# INTRODUCTION TO PHYSICS

## Learning outcomes of the course unit

Developing a platform of language and basic concepts shared by all students with different educational backgrounds (technical college, scientific secondary high schools, classics secondary high schools) and different degrees of preparation.

## Prerequisites

None. The scientific preparation provided by secondary high schooling is sufficient.

## Course contents summary

Six-month Unit in the first semester of the first year in the Degree Course in Physics as per the New Regulations.

The Unit provides four learning credits, and it can be subdivided into four blocks as detailed below, each of which is equivalent to one credit.

First block.

Some algebra (“revision” according to the basic scientific and mathematical knowledge possessed by the students participating in the course).

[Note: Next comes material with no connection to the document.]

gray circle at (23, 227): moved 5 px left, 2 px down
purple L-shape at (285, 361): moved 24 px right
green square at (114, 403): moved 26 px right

Numbers, their various formats, orders of magnitude, approximate estimation using simple arithmetical operations, graphs, histograms, functions and their geometric representation, etc.

Dimensional relations.

The principal units of measure and their conversion

Second block

Modern physics, using a number of intuitive examples based on simple tools and familiar and/or commonly-used terminology.

Third block

Introductory lessons of mechanics, requiring a minimal knowledge of mathematical techniques.

- Time and distance

- Probability, binomial and normal distribution

- Vectors

- Force and forces

- Gravity

- Motion

- Newton’s Laws (1 and 2)

- Work and potential energy

- The conservation of momentum

- Conservation of energy

Fourth block

In a few laboratory sessions, the concept of measure and relative error will be examined, and methodological aspects in the hypothesis-experimental verification relationship will be introduced.

Data collection and analysis: systematic and random fluctuation; methodological characteristics of written reports.

The laboratory experiments are based on “falling weights” and/or “spring oscillators”.